How the 2020 Defense Authorization Act Will Determine the Fate of Defense Strategy
Frederico Bartels /
Will the Trump administration be able to continue rebuilding our military?
That depends in large measure on whether Congress passes the National Defense Authorization Act for the upcoming fiscal year.
In his inaugural hearing as the chairman of the House Armed Services Committee, Rep. Adam Smith, D-Wash., delivered a message of committee unity and commitment to passing the National Defense Authorization Act.
Smith mentioned the National Defense Authorization Act’s 50-plus years of enactment and how it’s important to maintain that record.
While that’s an impressive streak, even more than in previous years, the content of the bill will be more important than its passage.
The 2020 National Defense Authorization Act will dictate whether the administration will be able to adequately implement the National Defense Strategy.
It’s the first National Defense Authorization Act fully developed under the Trump administration and informed by the January 2018 National Defense Strategy.
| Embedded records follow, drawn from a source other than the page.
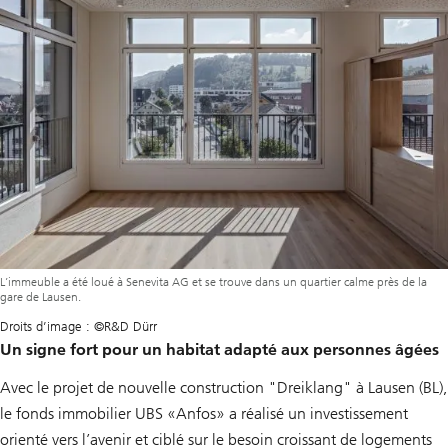
L’immeuble a été loué à Senevita AG et se trouve dans un quartier calme près de la
gare de Lausen.
Droits d’image : ©R&D Dürr
Un signe fort pour un habitat adapté aux personnes âgées
Avec le projet de nouvelle construction "Dreiklang" à Lausen (BL),
le fonds immobilier UBS «Anfos» a réalisé un investissement
orienté vers l’avenir et ciblé sur le besoin croissant de logements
It will determine whether the new defense strategy is realized or ends up in the pile of broken promises.
It all starts with the defense top line (a combination of base and contingency funding), which should be at least $742 billion for 2020, a 3.6 percent increase from 2019’s funding.
That’s an increase aligned with current assessments of the need for increased defense budgets.
In the summer of 2017, then-Secretary of Defense James Mattis and the chairman of the Joint Chiefs of Staff, Gen. Joseph Dunford, first outlined that the defense budget would need to grow between 3 percent and 5 percent above inflation annually to be able to accommodate the current requirements.
The need has only become more acute since then.
Further, the bipartisan, congressionally appointed commission in charge of review and evaluation of the National Defense Strategy unanimously saw resources as one of the important question marks of the strategy.
It reaffirmed the need to increase “the base defense budget at an average rate of [3 percent to 5 percent] above inflation through the Future Years Defense Program and perhaps beyond.”
This budgetary level will allow the military to continue to grow and modernize, while filling readiness gaps. Further, it will serve as a strong message to our allies and competitors that the United States is serious about engaging in the long-term great power competition described in the National Defense Strategy.
That path began when the defense budget received a substantial increase in fiscal years 2018 and 2019. Those increases were largely invested in increased readiness and capacity.
Despite the initial investments, military readiness is not a direct equation in which inputs of dollars are inserted in one end and a ready force emerges at the end of the year. It takes time.
After all, the military deals with the recruitment and training of individuals, with platforms that take years to be built, with buildings that need to be built, and with research that needs to be done. These, and more, are the elements that add up to a ready force.
As such, it will take time for the military to be fully rebuilt, and even then, the country will have to continue investing in maintaining the force at its proper readiness level.
For instance, the Army talks about being reaching its readiness goals by 2022. That’s a reflection not only of the amount of work that needs to be done, but also the cost in time that it takes through the different parts of the Army to become ready.
The same rationale is applicable throughout other service branches. This lag time is even more pronounced when the services need to build ships and planes to add to the fleet.
The bottom line is that it’s important to continue to work to implement the National Defense Strategy and its shift toward great power competition.
Congress and the Pentagon need to do the hard work of actually implementing the new strategy and molding our military to it. Otherwise, the strategy will represent nothing more than empty words in a document.